I am a social person and enjoy meeting new people and helping people and my job also requires me to interact with many people on a daily basis. I actually enjoy being able to meet people for the first time and just know things about them because it fascinates me. However, my recent negative experiences make me want to crawl in a hole and hide. I am now very wary of meeting new people because I am afraid of being dumped on and have been avoiding family and friends for the same reason. I dread going to any social gatherings and even the grocery store because of this. The really bad part is, I can just look at someone, whether I know them or not, and warning bells go off in my head if there is potential that they are going to emotionally dump on me. If this happens, I try to politely excuse myself and leave, but that isnt always possible.

I guess my questions are: does anyone have any tips on how to keep others from doing this aside from being rude and just telling them Im not their shrink? Also, I am wondering if anyone had ideas as to why this would start happening so frequently when it had not been a problem before? Any help or suggestions are greatly appreciated!


updated by @lcb468: 04/10/17 08:49:09AM
LCB468
@lcb468
3 years ago
12 posts

Thanks for the reply. I am working on being more abrupt with people that start doing that. What did you do to get rid of the negative energy until you were able to defend yourself well?

And yes, I agree, who just spills their life story to someone they hardly know? Being somewhat reserved myself I never understood how some people can do that.

LCB468
@lcb468
3 years ago
12 posts

Thanks Denise! I will do some searching and see if i can find a "zip up" video. Sounds like it could be quite helpful.

LCB468
@lcb468
3 years ago
12 posts

Thank you! I will check these out tonight. :)

inlanddan
@inlanddan
3 years ago
387 posts

Hi LCB468, in loo of typing I copied this from a post by my good friend Trevor Lewis that may really help in this area.

Here are my initial links for new members talking about wanting to control the empathy:

  1. Elise'sEmpath Survival Program.
  2. Donna Eden'sZip Up Technique
  3. theTools for the Empathgroup
  4. Thriving As An Empath (my own favorite for reasons that will be obvious when you go there).
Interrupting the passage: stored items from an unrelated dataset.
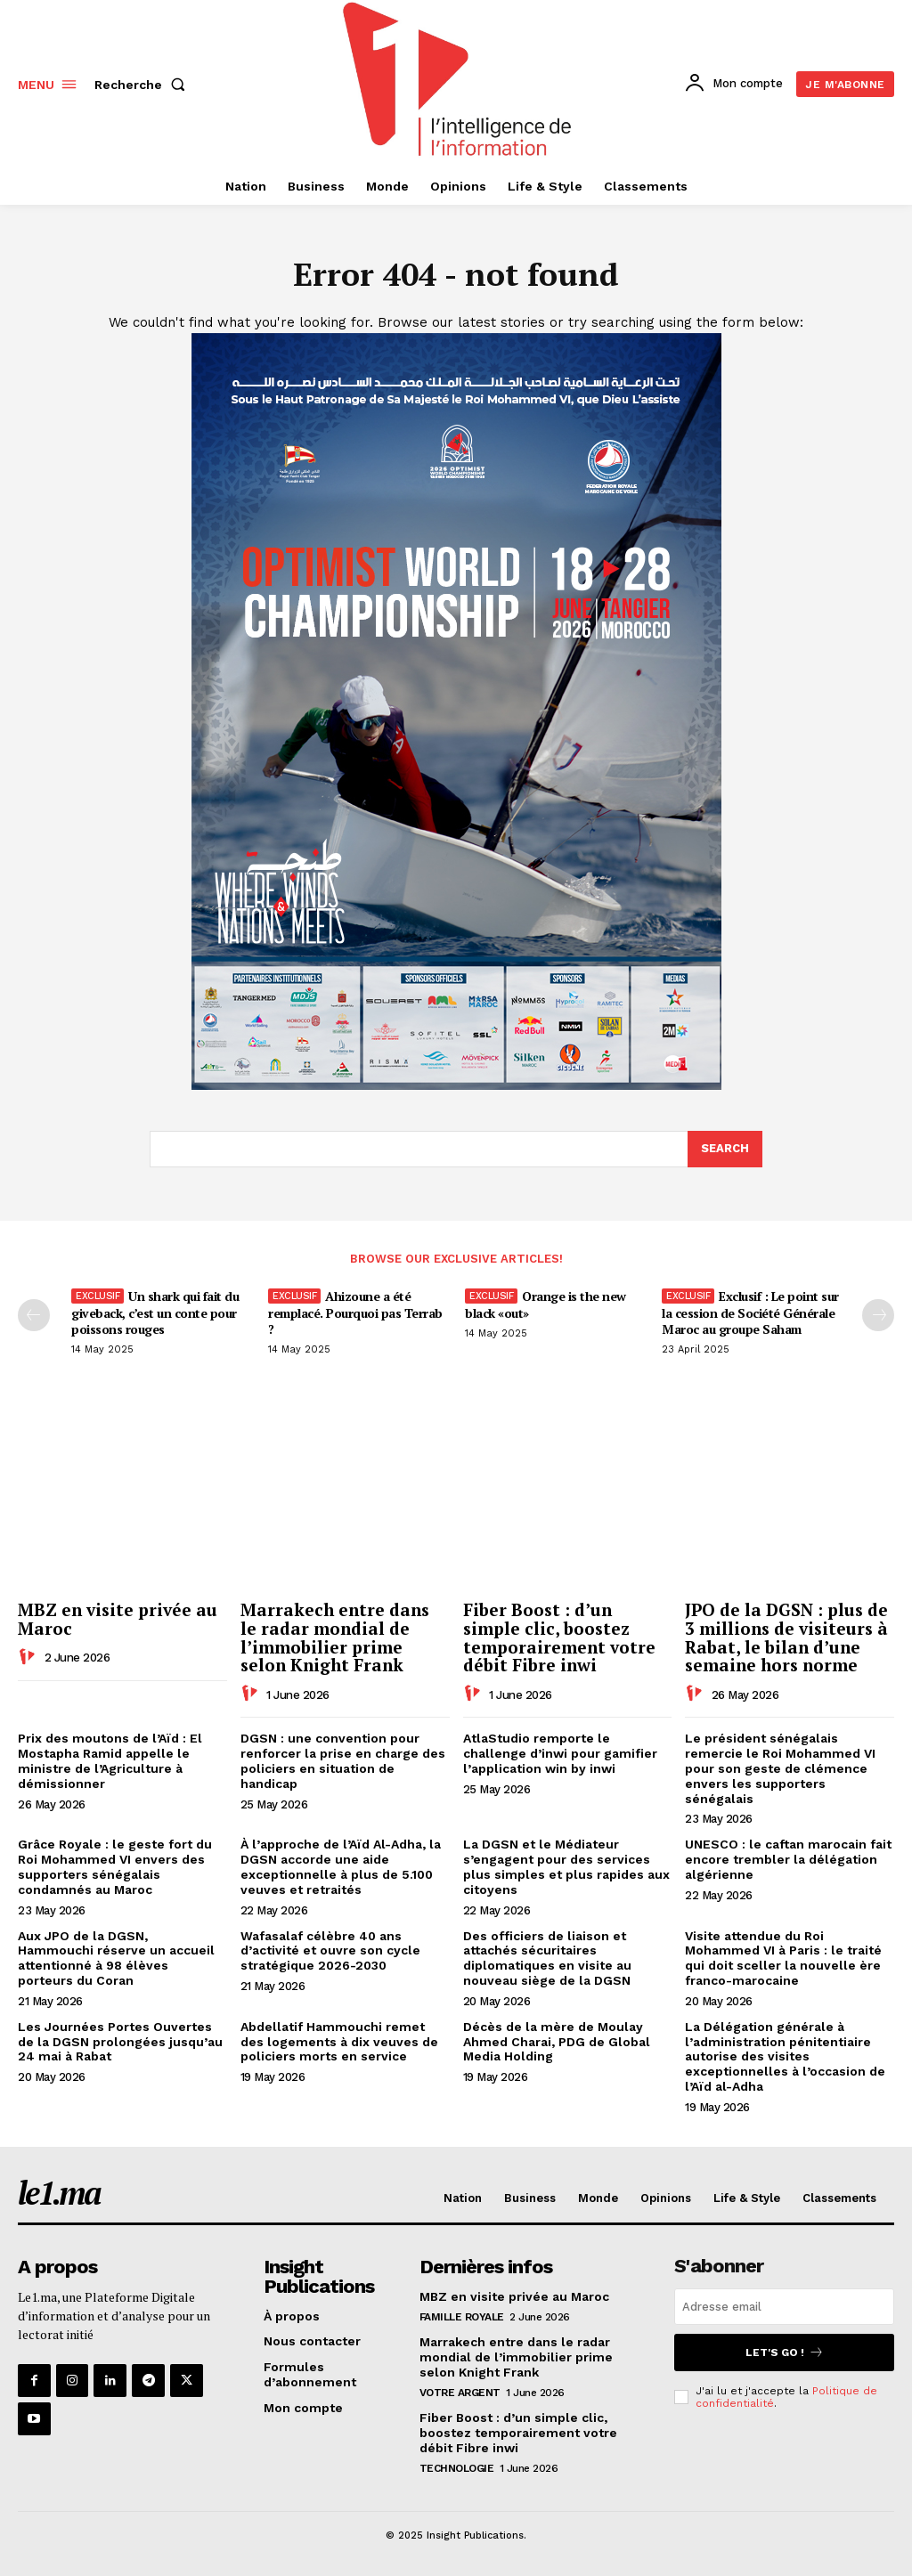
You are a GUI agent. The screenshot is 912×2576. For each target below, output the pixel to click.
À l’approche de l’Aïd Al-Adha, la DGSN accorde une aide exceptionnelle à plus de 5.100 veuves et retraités (340, 1867)
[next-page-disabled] (878, 1315)
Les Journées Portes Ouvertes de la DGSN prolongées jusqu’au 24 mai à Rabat (120, 2041)
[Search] (725, 1149)
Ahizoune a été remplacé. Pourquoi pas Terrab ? (355, 1312)
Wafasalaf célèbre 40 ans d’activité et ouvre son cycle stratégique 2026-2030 (330, 1951)
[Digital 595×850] (456, 1085)
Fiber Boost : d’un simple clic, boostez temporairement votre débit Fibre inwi (559, 1637)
Incidentally,when Dr Michael Beckwith was on the OWN channel's Help Desk, his answer to the first question was a paraphrase of this paper.
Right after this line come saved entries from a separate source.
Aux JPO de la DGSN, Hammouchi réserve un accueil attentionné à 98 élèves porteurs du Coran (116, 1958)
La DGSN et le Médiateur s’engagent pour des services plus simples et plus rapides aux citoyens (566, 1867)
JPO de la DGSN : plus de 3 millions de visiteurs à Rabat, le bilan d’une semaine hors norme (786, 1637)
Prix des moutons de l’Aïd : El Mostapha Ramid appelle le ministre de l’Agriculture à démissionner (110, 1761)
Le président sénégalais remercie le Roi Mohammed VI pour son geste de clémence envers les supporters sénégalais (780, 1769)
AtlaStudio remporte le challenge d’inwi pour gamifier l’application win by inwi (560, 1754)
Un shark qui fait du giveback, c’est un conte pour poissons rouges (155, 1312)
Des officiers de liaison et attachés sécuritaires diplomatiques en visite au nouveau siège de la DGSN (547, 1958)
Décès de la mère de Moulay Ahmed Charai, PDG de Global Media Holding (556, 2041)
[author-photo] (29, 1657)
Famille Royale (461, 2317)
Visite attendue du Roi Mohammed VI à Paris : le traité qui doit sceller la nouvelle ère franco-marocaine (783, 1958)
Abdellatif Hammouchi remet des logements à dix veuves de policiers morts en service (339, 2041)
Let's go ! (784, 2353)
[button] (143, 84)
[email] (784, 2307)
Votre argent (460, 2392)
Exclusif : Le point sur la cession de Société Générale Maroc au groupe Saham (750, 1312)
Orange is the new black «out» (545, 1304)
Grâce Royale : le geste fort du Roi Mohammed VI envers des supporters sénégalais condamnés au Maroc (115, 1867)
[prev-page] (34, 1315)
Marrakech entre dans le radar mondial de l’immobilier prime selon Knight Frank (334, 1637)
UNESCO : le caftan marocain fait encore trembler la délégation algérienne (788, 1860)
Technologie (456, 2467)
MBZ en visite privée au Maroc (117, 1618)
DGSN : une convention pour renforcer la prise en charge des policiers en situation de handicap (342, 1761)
All very excellent methods of protection.

Dan : )

LCB468
@lcb468
3 years ago
12 posts

Thank you Dan!

I am working on the zip-up technique. I think it will help a lot.
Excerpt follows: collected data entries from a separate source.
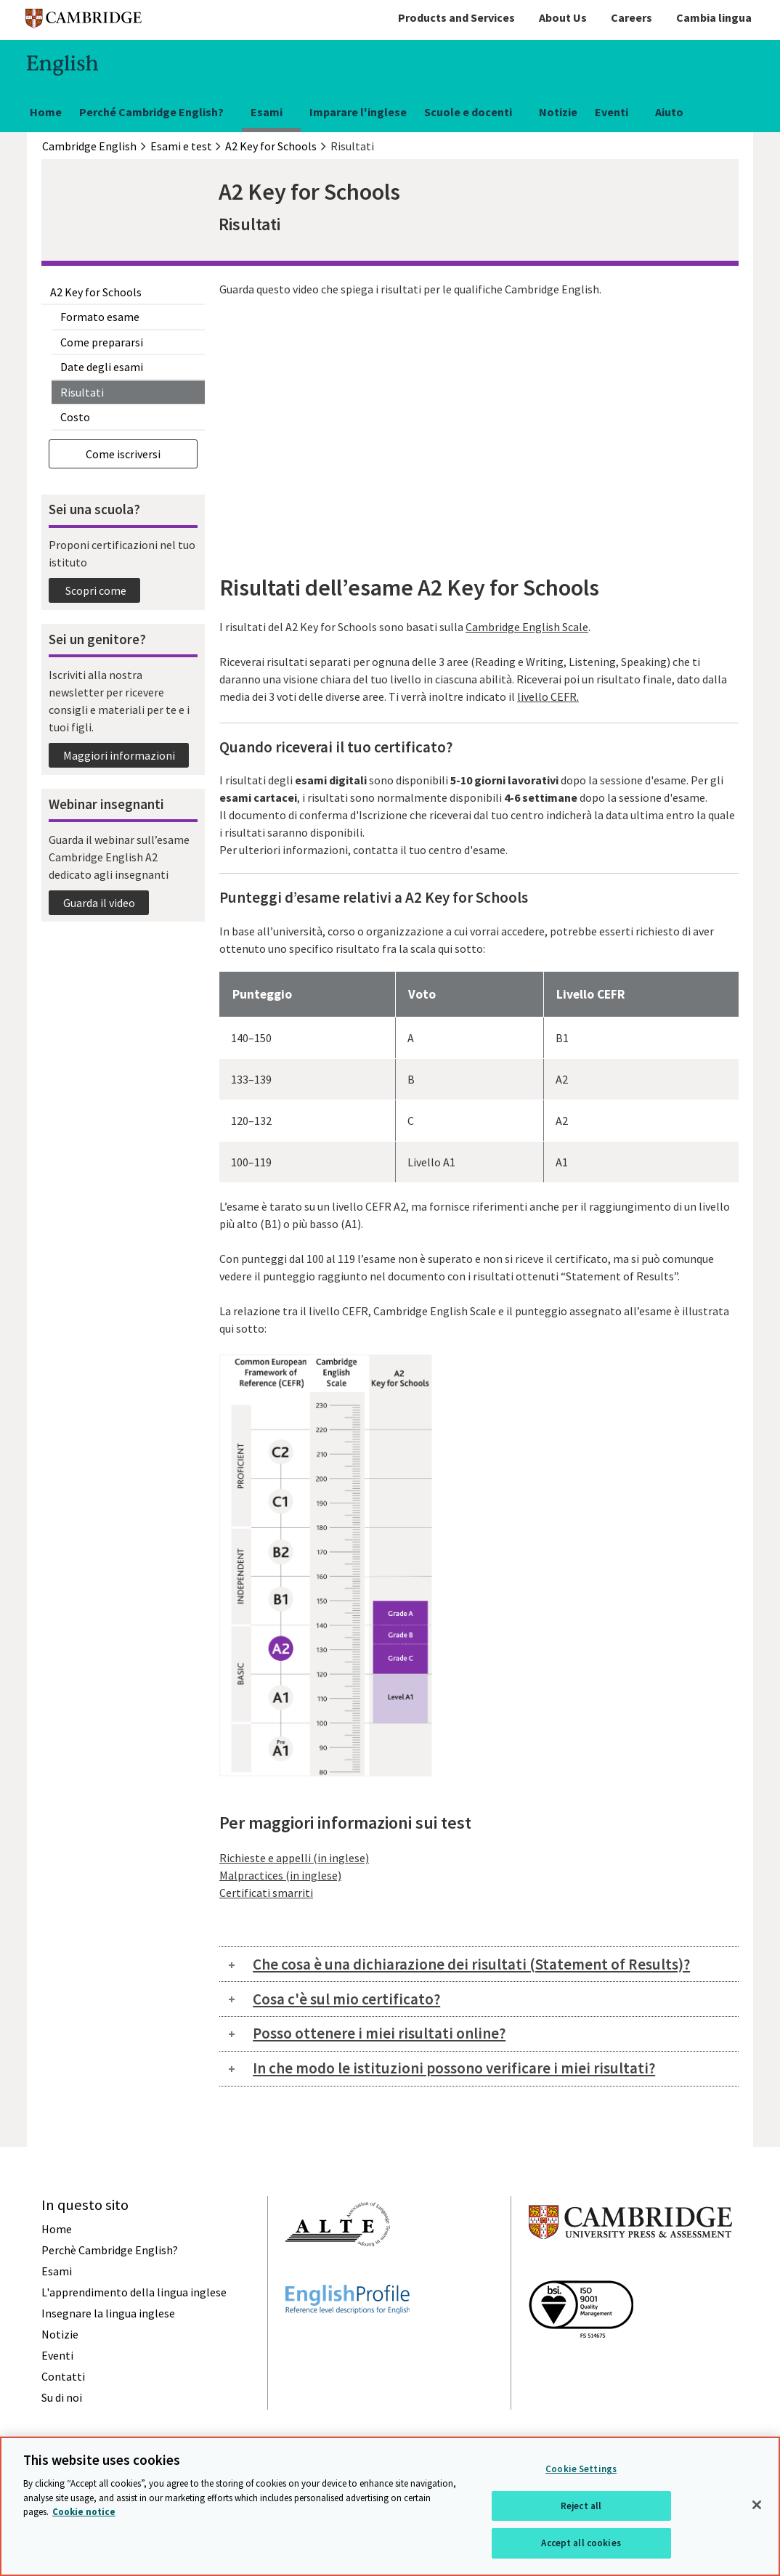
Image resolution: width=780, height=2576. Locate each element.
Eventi (611, 112)
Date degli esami (101, 366)
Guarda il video (99, 902)
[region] (390, 2506)
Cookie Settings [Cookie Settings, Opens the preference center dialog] (581, 2469)
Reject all (581, 2506)
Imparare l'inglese (358, 112)
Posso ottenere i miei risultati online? (379, 2033)
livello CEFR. (548, 696)
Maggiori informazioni (119, 755)
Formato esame (99, 316)
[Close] (757, 2505)
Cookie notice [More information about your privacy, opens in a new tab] (83, 2512)
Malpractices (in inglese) (280, 1875)
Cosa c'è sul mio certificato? (346, 1999)
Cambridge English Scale (527, 626)
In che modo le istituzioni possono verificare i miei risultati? (454, 2068)
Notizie (558, 112)
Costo (75, 417)
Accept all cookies (580, 2543)
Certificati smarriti (266, 1892)
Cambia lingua (714, 17)
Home (46, 112)
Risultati (82, 392)
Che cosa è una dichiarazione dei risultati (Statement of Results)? (471, 1964)
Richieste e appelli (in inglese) (294, 1857)
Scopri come (94, 590)
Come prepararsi (101, 342)
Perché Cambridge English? (151, 112)
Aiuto (669, 112)
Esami (267, 112)
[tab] (479, 1964)
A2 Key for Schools (96, 292)
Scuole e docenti (468, 112)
I have heard of the "conduit" method before and I will be working on this also as I believe that this may ultimately work the best for me.

~Lisa

LCB468
@lcb468
3 years ago
12 posts

I was finally able to figure out what was going on and why my defenses were so low. I was dealing with a couple of very stressful situations that were draining all of my energy and affecting my ability to protect myself. The negativity and stress from those situations I was dealing with for the last couple of months seemed like it was acting like a beacon for negative people. Since my original post, both situations have been resolved and I have been feeling a lot better. I have also been doing a lot of learning and getting some coaching from another member on here and it has helped quite a bit. I no longer feel like I have to constantly shield myself and I am working on growing my abilities.

I am so glad I came across this site, I have been learning so much from everyone and it is a great feeling to know there are others out there like me. Thank you to all who have offered their advice and support, it is greatly appreciated!